Like so many contemporary political issues, abortion is not so much a clash of principles as it is simply a bitter source of hatred between two camps that don’t understand each other, and have given up even trying to do so. A situation more antithetical to Star Trek’s guiding ethos is hard to imagine.
Acting Roles
As a bottle show, the screen time is filled up with guest stars. Jon de Vries is suitably menacing as the clones, Wilson and Victor Granger, although he actually has very little to do except act stuffy.
Barrie Ingham's painfully Irish Danilo Odell is uncomfortable to watch, although it's hardly his fault. He does what he can with the script he's been given.
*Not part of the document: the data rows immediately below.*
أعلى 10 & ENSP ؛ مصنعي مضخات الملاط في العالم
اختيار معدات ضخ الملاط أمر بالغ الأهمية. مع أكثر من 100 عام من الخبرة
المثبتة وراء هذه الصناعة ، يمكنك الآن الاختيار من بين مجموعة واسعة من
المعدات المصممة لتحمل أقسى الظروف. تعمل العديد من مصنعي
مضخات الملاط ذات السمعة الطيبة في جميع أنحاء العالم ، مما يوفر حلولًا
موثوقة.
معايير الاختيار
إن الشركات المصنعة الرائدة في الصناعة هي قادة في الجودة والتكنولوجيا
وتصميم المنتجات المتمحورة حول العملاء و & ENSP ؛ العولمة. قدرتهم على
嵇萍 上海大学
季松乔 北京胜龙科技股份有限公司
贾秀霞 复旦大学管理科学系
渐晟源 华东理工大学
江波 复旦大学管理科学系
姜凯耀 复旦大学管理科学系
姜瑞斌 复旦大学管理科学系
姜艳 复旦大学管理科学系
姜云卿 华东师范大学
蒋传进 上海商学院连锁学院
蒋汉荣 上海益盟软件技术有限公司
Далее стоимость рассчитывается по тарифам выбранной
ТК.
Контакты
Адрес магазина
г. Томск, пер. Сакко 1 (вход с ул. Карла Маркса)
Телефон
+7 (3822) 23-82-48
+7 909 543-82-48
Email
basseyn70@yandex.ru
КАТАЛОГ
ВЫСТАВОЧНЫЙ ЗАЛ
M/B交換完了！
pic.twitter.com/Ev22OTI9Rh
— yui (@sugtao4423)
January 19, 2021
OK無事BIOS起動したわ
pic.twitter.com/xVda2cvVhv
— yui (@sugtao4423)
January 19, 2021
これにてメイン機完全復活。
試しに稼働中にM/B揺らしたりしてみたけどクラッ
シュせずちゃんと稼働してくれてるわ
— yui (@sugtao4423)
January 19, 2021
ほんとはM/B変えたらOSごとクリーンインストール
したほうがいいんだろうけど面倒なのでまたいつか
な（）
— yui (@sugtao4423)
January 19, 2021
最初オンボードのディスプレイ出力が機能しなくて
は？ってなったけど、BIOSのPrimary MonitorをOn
Ingham had a huge career with over a hundred credits, but what leaps out at me most is that he played Alydon in the 1965 Doctor Who film, starring Peter Cushing as the Doctor. In the movie (which is an adaptation of the show’s second serial, “The Daleks”), Ingham’s Alydon takes over the leadership of the Thals after the Daleks kill their original leader. It's basically a major role in a minor movie, but for sci-fi fans it’s still quite a feather in your cap.
Rosalyn Landor at least has some charisma as Brenna Odell, but serving her up as a sexual conquest for Riker feels cheap.
Landor had quite a long career, but perhaps the most interesting role was her first: as a child actress she played Peggy Eaton in the iconic The Devil Rides Out, alongside Christopher Lee and Charles Gray.
Marina Sirtis’ Troi, sadly, is back to her level 1 power, declaring that the clones are hiding something. It feels like quite the retrograde step for her.
As for Colm Meaney O’Brien - he gets quite the reaction shot when the colonists first beam aboard with their livestock.
I imagine this horror on his face is quite genuine, given the teeth-grating Irish stereotypes he has to witness. By DS9, he's respected enough that he can persuade the production team to veer away from such painful clichés... but at this point, alas, he just has to grin and bear it.
Models, Make-up, and Mattes
So, given that the episode is a stinker, there must be something good in the SFX department? Nope. We have some revisits of planetary mattes we've seen before, most notably a revisit of the ringed Gravesworld planet from “The Schizoid Man”, and another of which appears here for the last time. But all we get that’s original is one measly new planetary matte painting for Bringloid V...
...and even that isn’t very good (although we’ll see it again in late season three). There’s a certain tiredness to the whole episode, and it already begins to feel that head writer Maurice Hurley is ready to move on. He leaves in just four episodes time.
Not one of TNG's finest moments for sure, however, Ingham and Landor do make good of what they're given. Ingham is a truly versatile and engaging performer.
Rosalyn and I chat on Twitter. She's a great lady. She told me what a dream come true it was for her to work on TNG, as Star Trek - TOS - remains one of her favorites. She said her first day on set felt surreal, as there she was boarding the Enterprise herself. And I always compliment Rosalyn on 'Devil Rides Out' - probably my favorite Christopher Lee horror movie offering next to Lee's many Hammer Dracula classics.
Yup, that episode was a mess from top to bottom. Never mind, when you have so many episodes to get through, you can get away with a few duds.